◆ WHAT YOU HAVE TO DO ◆
Copy out, from the data below, each line in which the word "материалы" occurs.

◆ GIVEN ENTRIES ◆
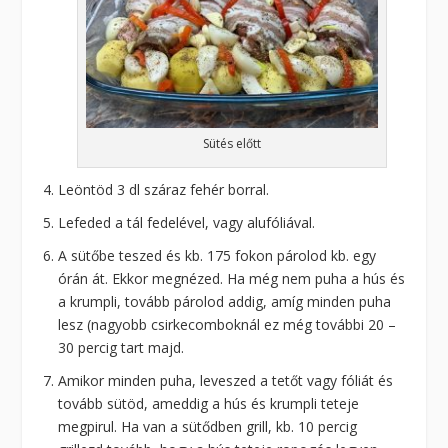
Sütés előtt
Leöntöd 3 dl száraz fehér borral.
Lefeded a tál fedelével, vagy alufóliával.
A sütőbe teszed és kb. 175 fokon párolod kb. egy
órán át. Ekkor megnézed. Ha még nem puha a hús és
a krumpli, tovább párolod addig, amíg minden puha
lesz (nagyobb csirkecomboknál ez még további 20 –
30 percig tart majd.
Amikor minden puha, leveszed a tetőt vagy fóliát és
tovább sütöd, ameddig a hús és krumpli teteje
megpirul. Ha van a sütődben grill, kb. 10 percig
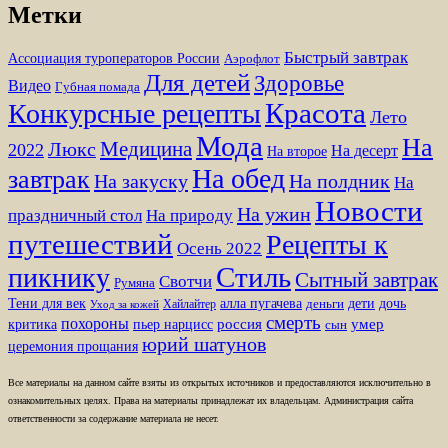
Метки
Быстрый завтрак
Ассоциация туроператоров России
Аэрофлот
Для детей
Здоровье
Видео
Губная помада
Красота
Конкурсные рецепты
Лето
Мода
На
Медицина
Люкс
2022
На десерт
На второе
На обед
завтрак
На закуску
На полдник
На
Новости
На ужин
праздничный стол
На природу
путешествий
Рецепты к
Осень 2022
Стиль
пикнику
Сытный завтрак
Свотчи
Румяна
Тени для век
алла пугачева
дети
дочь
Хайлайтер
деньги
Уход за кожей
смерть
похороны
пьер нарцисс
россия
умер
критика
сын
юрий шатунов
церемония прощания
Все материалы на данном сайте взяты из открытых источников и предоставляются исключительно в
ознакомительных целях. Права на материалы принадлежат их владельцам. Администрация сайта
ответственности за содержание материала не несет.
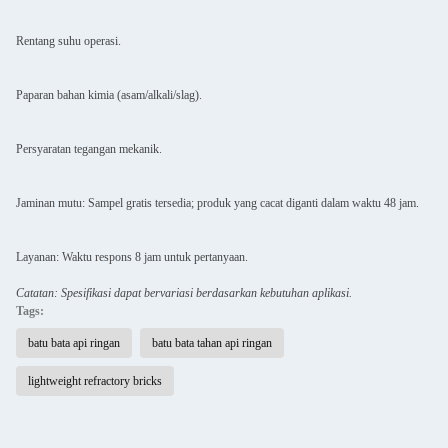
Rentang suhu operasi.
Paparan bahan kimia (asam/alkali/slag).
Persyaratan tegangan mekanik.
Jaminan mutu: Sampel gratis tersedia; produk yang cacat diganti dalam waktu 48 jam.
Layanan: Waktu respons 8 jam untuk pertanyaan.
Catatan: Spesifikasi dapat bervariasi berdasarkan kebutuhan aplikasi.
Tags:
batu bata api ringan
batu bata tahan api ringan
lightweight refractory bricks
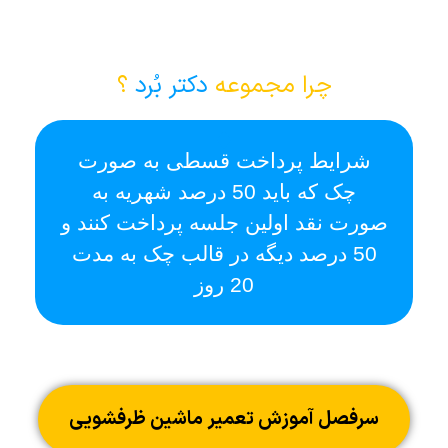
چرا مجموعه
دکتر بُرد
؟
شرایط پرداخت قسطی به صورت
ا
چک که باید 50 درصد شهریه به
صورت نقد اولین جلسه پرداخت کنند و
50 درصد دیگه در قالب چک به مدت
20 روز
سرفصل آموزش تعمیر ماشین ظرفشویی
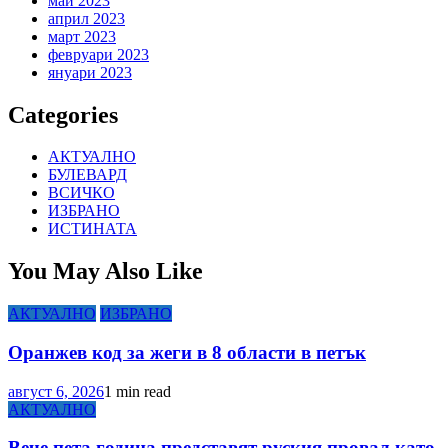
май 2023
април 2023
март 2023
февруари 2023
януари 2023
Categories
АКТУАЛНО
БУЛЕВАРД
ВСИЧКО
ИЗБРАНО
ИСТИНАТА
You May Also Like
АКТУАЛНО
ИЗБРАНО
Оранжев код за жеги в 8 области в петък
август 6, 2026
1 min read
АКТУАЛНО
Вече пета година представят руския провал като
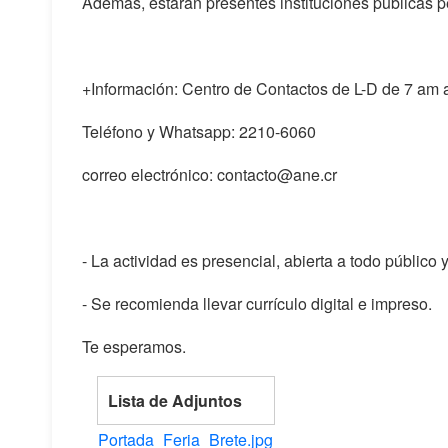
Además, estarán presentes instituciones públicas 
+Información: Centro de Contactos de L-D de 7 am 
Teléfono y Whatsapp: 2210-6060
correo electrónico: contacto@ane.cr
- La actividad es presencial, abierta a todo público y
- Se recomienda llevar currículo digital e impreso.
Te esperamos.
Lista de Adjuntos
Portada_Feria_Brete.jpg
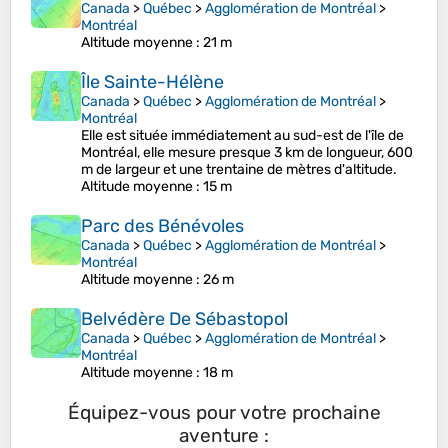
Canada
>
Québec
>
Agglomération de Montréal
>
Montréal
Altitude moyenne
: 21 m
Île Sainte-Hélène
Canada
>
Québec
>
Agglomération de Montréal
>
Montréal
Elle est située immédiatement au sud-est de l'île de
Montréal, elle mesure presque 3 km de longueur, 600
m de largeur et une trentaine de mètres d'altitude.
Altitude moyenne
: 15 m
Parc des Bénévoles
Canada
>
Québec
>
Agglomération de Montréal
>
Montréal
Altitude moyenne
: 26 m
Belvédère De Sébastopol
Canada
>
Québec
>
Agglomération de Montréal
>
Montréal
Altitude moyenne
: 18 m
Équipez-vous pour votre prochaine
aventure :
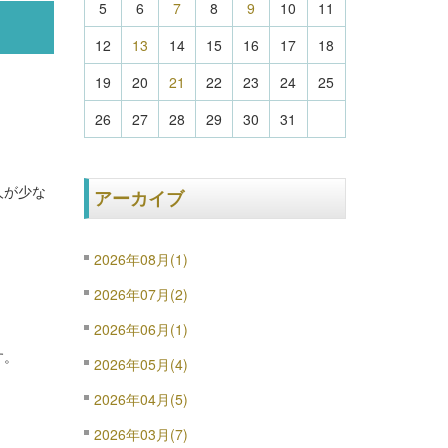
5
6
7
8
9
10
11
12
13
14
15
16
17
18
19
20
21
22
23
24
25
26
27
28
29
30
31
人が少な
アーカイブ
2026年08月(1)
2026年07月(2)
2026年06月(1)
す。
2026年05月(4)
2026年04月(5)
2026年03月(7)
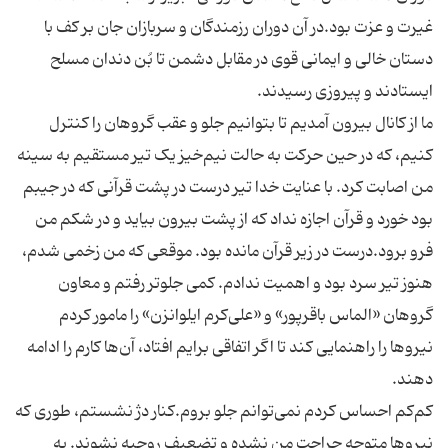
غیرت و عزت بود.در آن دوران رزمندگان و سربازان جان بر کف با
دستان خالی و ایمانی قوی در مقابل دشمن تا بُن دندان مسلح
ما از کانال بیرون آمدیم تا بتوانیم جلو و عقب گروهان را کنترل
کنیم، که در حین حرکت به حالت نیم‌خیز یک تیر مستقیم به سینه
من اصابت کرد. با عنایت خدا تیر درست در پشت قرآنی که در جیبم
بود خورد و قرآن اجازه نداد که از پشت بیرون بیاید و در شکم من
فرو برود.درست در زیر قرآن مانده بود. موقعی که من زخمی شدم،
هنوز تیر سرد بود و اهمیت ندادم. کمی جلوتر رفتم و معاون
گروهان «الماس باقرپور» و «علی‌کرم ایلوانزن» را مامور کردم
نیروها را راهنمایی کند تا اگر اتفاقی برایم افتاد، آن‌ها کارم را ادامه
کم‌کم احساس کردم نمی‌توانم جلو بروم.کنار دژ نشستم، طوری که
نیروها متوجه جراحت من نشده و تضعیف روحیه نشوند. به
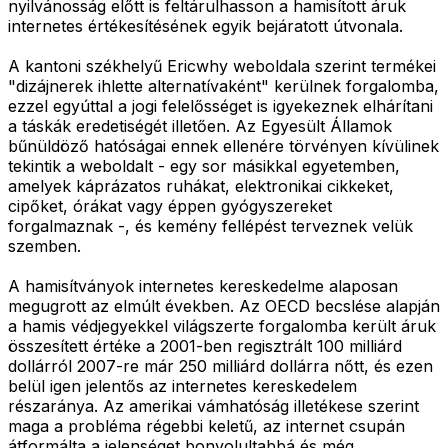
nyilvánosság előtt is feltárulhasson a hamisított áruk
internetes értékesítésének egyik bejáratott útvonala.
A kantoni székhelyű Ericwhy weboldala szerint termékei
"dizájnerek ihlette alternatívaként" kerülnek forgalomba,
ezzel egyúttal a jogi felelősséget is igyekeznek elhárítani
a táskák eredetiségét illetően. Az Egyesült Államok
bűnüldöző hatóságai ennek ellenére törvényen kívülinek
tekintik a weboldalt - egy sor másikkal egyetemben,
amelyek káprázatos ruhákat, elektronikai cikkeket,
cipőket, órákat vagy éppen gyógyszereket
forgalmaznak -, és kemény fellépést terveznek velük
szemben.
A hamisítványok internetes kereskedelme alaposan
megugrott az elmúlt években. Az OECD becslése alapján
a hamis védjegyekkel világszerte forgalomba került áruk
összesített értéke a 2001-ben regisztrált 100 milliárd
dollárról 2007-re már 250 milliárd dollárra nőtt, és ezen
belül igen jelentős az internetes kereskedelem
részaránya. Az amerikai vámhatóság illetékese szerint
maga a probléma régebbi keletű, az internet csupán
átformálta a jelenséget bonyolultabbá és még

◆ REPLY ◆
Все материалы на данном сайте взяты из открытых источников и предоставляются исключительно в
ознакомительных целях. Права на материалы принадлежат их владельцам. Администрация сайта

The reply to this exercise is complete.